First, my definition of a system is "any trading methodology." In trading, while you can't predict the short term, as in the next number of trades, the long term is relatively predicable regarding the probabilities over the longer term. Especially as the number of trials or signals grows (the Law Of Large numbers).
Example: Las Vegas, or now any profitable casino. How can corporations justify spending billions on lavish hotels, amenities, shows that lose money, and other items year after year? The answer: these firms know that over many trials (bets/wagers) they will take in at least 4.5% of every dollar wagered. Thats 4.5cents per dollar. Not a lot right? Imaging how many dollars are wagered per day in your average casino. That adds up to millions and billions of dollars per year. Thats after everyone is paid out: the jackpot winners, the average winners, etc etc.
Second, while casinos don't know what will happen on the next roll of the dice or the next hand, they don't need to. Just like in trading, you DO NOT NEED TO KNOW WHAT IS GOING TO HAPPEN NEXT IN ORDER TO MAKE MONEY. All that casinos and any successful trader needs to know is the expectation of his system over time, over many trials. When you are a good trader, you behave like the Casino owners and you pick trading methodologies that put the odds in your favor.
Conversely, if you don't know the expecatation of your trading methodology, then you may not have the confidence to trade your system the same regardless of the outcome of any independent event. This is where so many traders blow up. They freak out after a series of losing trades and change their trading method. When in fact, if the system has been defined and tested, this could be part of a very profitable methodology. YOU TRADERS OUT THERE KNOW WHO YOU ARE. But overall, even the change in trading behavior is still part of that trader's "system", the system is just not a very profitable one.

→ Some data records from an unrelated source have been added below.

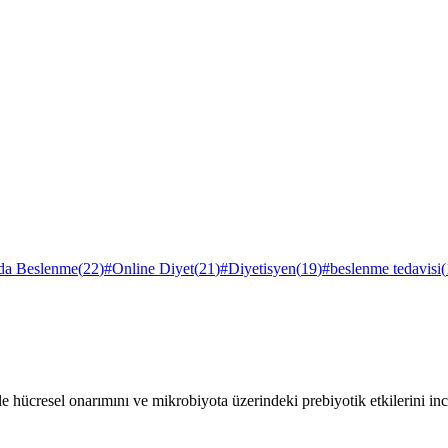
rda Beslenme
(
22
)
#
Online Diyet
(
21
)
#
Diyetisyen
(
19
)
#
beslenme tedavisi
(
e hücresel onarımını ve mikrobiyota üzerindeki prebiyotik etkilerini inc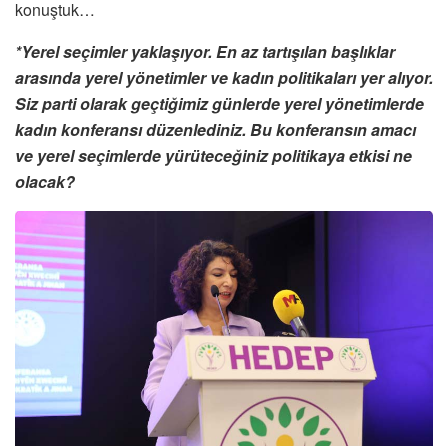
konuştuk…
*Yerel seçimler yaklaşıyor. En az tartışılan başlıklar
arasında yerel yönetimler ve kadın politikaları yer alıyor.
Siz parti olarak geçtiğimiz günlerde yerel yönetimlerde
kadın konferansı düzenlediniz. Bu konferansın amacı
ve yerel seçimlerde yürüteceğiniz politikaya etkisi ne
olacak?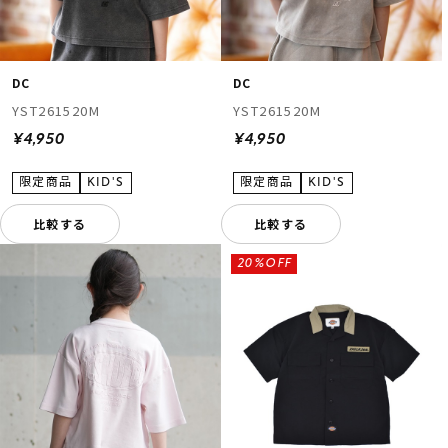
DC
DC
YST261520M
YST261520M
¥4,950
¥4,950
比較する
比較する
20%OFF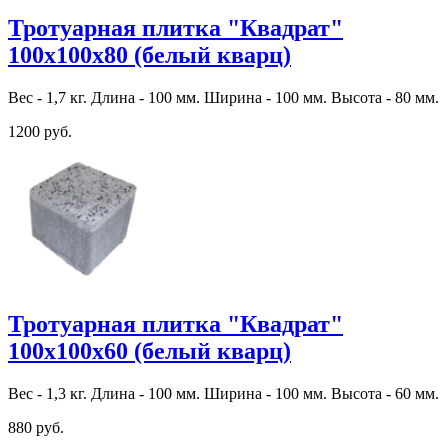
Тротуарная плитка "Квадрат"
100х100х80 (белый кварц)
Вес - 1,7 кг. Длина - 100 мм. Ширина - 100 мм. Высота - 80 мм.
1200 руб.
Тротуарная плитка "Квадрат"
100х100х60 (белый кварц)
Вес - 1,3 кг. Длина - 100 мм. Ширина - 100 мм. Высота - 60 мм.
880 руб.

While the future cannot be predicted in a case by case manner, in the long run statistical probabilities do work. Another example is in the insurance industry. Do you think the insurance companies could stay in business if their risk profiles of customers didn't pan out to be true in the long run? The answer is no. Its true that some do go out of business, but the best tend to stay in business cause they know the probabilities. And when the probabilities change, they change their systems. Again, we see the value of statistical tools in seemingly random(short term) events.
Why do I spend time posting consistently this information, when there are so many who love to refute it. I can tell you, its not not for you guys who want to argue against me. Thats a losing battle that I don't want to pour energy into. Its really for me and perhaps the few who will eventually get it. For me, its a constant reminder that I am playing against people who have either no idea or a vague idea about statistical reliability. I make more money when I get better at it as well. Those who argue against are the ones that I am preparing to take money from.
At the end of the day, I take money from those who don't understand and apply this principle.